Miguel Ángel CABRA DE LUNA
Spanish Confederation of Social Economy Enterprises (CEPES)
A big "Thank you" to medical and healthcare workers could be heard last year across the globe. From Buenos Aires to London, from San Francisco to Istanbul. In Spain, it became a symbol of the fight against the new virus and a way to applaud those on the frontline.
At the same time, great social initiatives were getting under way, based on solidarity and involving businesses committed to lessening the negative impact of the coronavirus. Several sectors, such as banking, industry, hotels, the social sectors and distribution played a role.
According to the Spanish Confederation of Social Economy Enterprises (CEPES), almost 400 social economy enterprises took steps in response to the COVID-19 crisis. Examples include donating food to charities, patients, health workers and affected social groups, and carrying out disinfection work in hospitals, workplaces and supermarkets. Others even changed the nature of their activities in order to produce protective material and clothing or converted their premises to provide extra hospital accommodation or give shelter to vulnerable social groups.

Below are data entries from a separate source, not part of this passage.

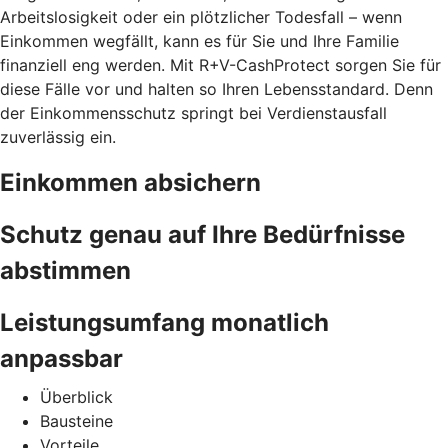
Arbeitslosigkeit oder ein plötzlicher Todesfall – wenn
Einkommen wegfällt, kann es für Sie und Ihre Familie
finanziell eng werden. Mit R+V-CashProtect sorgen Sie für
diese Fälle vor und halten so Ihren Lebensstandard. Denn
der Einkommensschutz springt bei Verdienstausfall
zuverlässig ein.
Einkommen absichern
Schutz genau auf Ihre Bedürfnisse
abstimmen
Leistungsumfang monatlich
anpassbar
Überblick
Bausteine
Vorteile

Fundación ONCE, the Spanish National Organisation for the Blind, as one of these social economy enterprises, showed itself to be a key ally in raising the profile of and integrating people with disabilities in such a tremendously short period of time, highlighting cooperation and solidarity as their main mottos. "Rather than being yet another problem, people with disabilities can and must be part of the solution, taking part in the reconstruction plan and contributing their efforts to the recovery from the crisis", Cabra de Luna said.
As a result, social economy enterprises have emerged as a key element in the recovery toolkit that Spain, and many other European countries, are using right now to overcome the pandemic.